Daren O'Leary
- Born: Daren Stephen O'Leary 27 June 1973 (age 52) Harold Wood, England
- Height: 6 ft 0 in (1.83 m)
- Weight: 15 st 0 lb (95 kg)

Rugby union career
- Position: Wing

Senior career
- Years: Team / Apps / (Points)
- 1991–1992: Saracens
- 1992–2001: Harlequins / 193 / (559)
- 2001–2003: Gloucester / 23 / (25)
- 2004–2005: Worcester / 15 / (0)
- –: Moseley
- –: Barbarian F.C.

= Daren O'Leary =

English rugby union player

Daren O'Leary (born 27 June 1973 in Harold Wood, England) was a rugby union player who represented Saracens, Harlequins, Gloucester, Worcester and Moseley. Now retired, he is a professional rugby union agent with Top Marque Sports.

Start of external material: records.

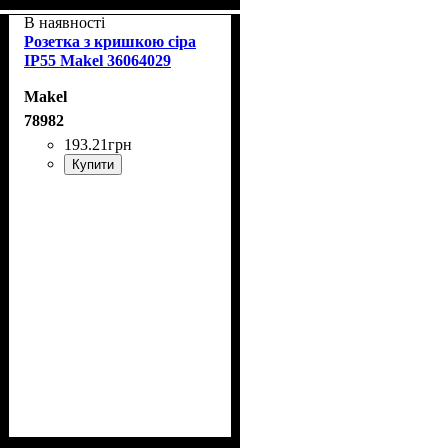
В наявності
Розетка з кришкою сіра
IP55 Makel 36064029
Makel
78982
193
.
21
грн
Купити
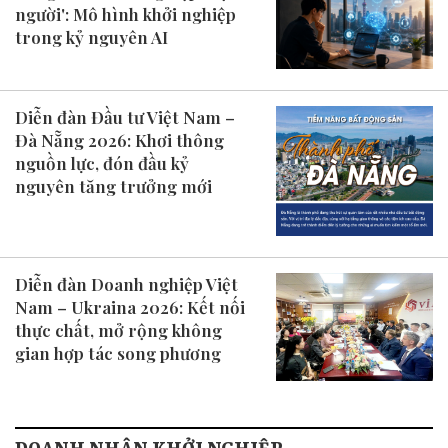
người': Mô hình khởi nghiệp
trong kỷ nguyên AI
Diễn đàn Đầu tư Việt Nam –
Đà Nẵng 2026: Khơi thông
nguồn lực, đón đầu kỷ
nguyên tăng trưởng mới
Diễn đàn Doanh nghiệp Việt
Nam – Ukraina 2026: Kết nối
thực chất, mở rộng không
gian hợp tác song phương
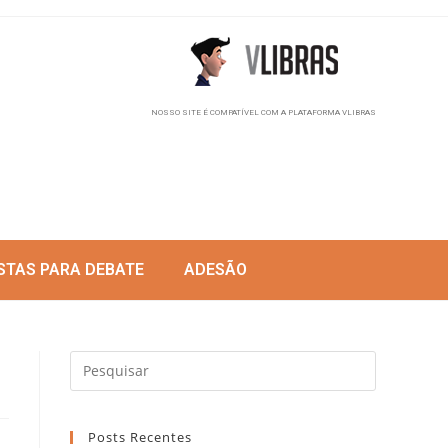
NOSSO SITE É COMPATÍVEL COM A PLATAFORMA VLIBRAS
STAS PARA DEBATE
ADESÃO
Posts Recentes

Whilst at Gloucester he started in the 2002 Zurich Championship Final (the year before winning the play-offs constituted winning the English title) in which Gloucester defeated Bristol.

O'Leary was part of the senior England squad for the 1993 Five Nations Championship and the 1997 England rugby union tour of Argentina and Australia, but was ultimately never capped at that level.